HILOBROW: People coming together over their differences is something that is of a compelling interest to Americans at the moment. And we just came through an election where many of the campaigners it seems were more concerned with beating some supposed statistics than with making a case. It’s like we’ve gone from prophets to mere “experts,” and in that light, in your book I can almost see Metron as having gone from being the god of amoral science to being the god of prescriptive polling. You know, he’s got this prophecy that he says you’ve got to follow… I’m coming at it this week from a very specific lens, so I’m wondering how you saw that characterization.

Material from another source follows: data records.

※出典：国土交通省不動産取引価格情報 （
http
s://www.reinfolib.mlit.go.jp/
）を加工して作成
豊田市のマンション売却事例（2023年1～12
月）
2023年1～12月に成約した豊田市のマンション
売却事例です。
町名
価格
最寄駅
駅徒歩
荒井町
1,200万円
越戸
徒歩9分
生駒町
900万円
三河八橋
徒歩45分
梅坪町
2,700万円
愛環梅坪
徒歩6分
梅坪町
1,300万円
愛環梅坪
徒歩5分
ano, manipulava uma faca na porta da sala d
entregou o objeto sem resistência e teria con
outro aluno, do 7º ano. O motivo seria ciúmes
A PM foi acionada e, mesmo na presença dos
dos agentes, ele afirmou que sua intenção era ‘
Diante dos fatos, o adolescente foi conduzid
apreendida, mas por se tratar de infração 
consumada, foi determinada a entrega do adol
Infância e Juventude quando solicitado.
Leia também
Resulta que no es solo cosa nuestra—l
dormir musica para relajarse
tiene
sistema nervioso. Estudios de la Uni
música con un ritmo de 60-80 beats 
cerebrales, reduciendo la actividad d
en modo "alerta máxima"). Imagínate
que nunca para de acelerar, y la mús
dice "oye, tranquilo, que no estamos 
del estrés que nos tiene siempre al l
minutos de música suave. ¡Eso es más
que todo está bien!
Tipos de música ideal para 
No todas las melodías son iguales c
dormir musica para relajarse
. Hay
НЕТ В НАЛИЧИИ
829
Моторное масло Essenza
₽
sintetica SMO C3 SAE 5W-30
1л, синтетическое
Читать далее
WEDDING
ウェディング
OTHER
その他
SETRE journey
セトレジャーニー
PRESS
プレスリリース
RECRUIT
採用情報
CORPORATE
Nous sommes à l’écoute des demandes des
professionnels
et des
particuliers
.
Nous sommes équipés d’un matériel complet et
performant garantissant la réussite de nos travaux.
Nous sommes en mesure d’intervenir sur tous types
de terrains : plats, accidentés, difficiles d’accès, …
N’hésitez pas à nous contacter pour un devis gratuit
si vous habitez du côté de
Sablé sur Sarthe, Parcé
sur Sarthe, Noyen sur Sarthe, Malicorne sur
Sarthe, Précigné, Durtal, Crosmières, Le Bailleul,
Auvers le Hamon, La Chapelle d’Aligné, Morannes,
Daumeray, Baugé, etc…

V: Science, statistics, they don’t account for feelings and emotions and morality. They are as they are. And I also find it very interesting that Metron has this sort of communion with the Source which no other god has access to quite in the way that he does. And so it seems to me a lost opportunity if Metron were not the kind of character to keep some of the prophecy to himself and only give out what he thought was statistically important for each side of the struggle to hear. And so to me, Metron is kind of born off of this Hindu mythology character in my mind. There’s a character in Hindu mythology called Narada, who is this sage, all-knowing and wise, but he seems to take extra delight in going over to gods and other important characters and sort of needling them just enough to get them to act one way or the other and then sitting back and watching the chaos play out. So yeah, I would be very reticent to say whether Metron is a good guy or a bad guy. I would like to say he’s both above and beneath all of these classifications.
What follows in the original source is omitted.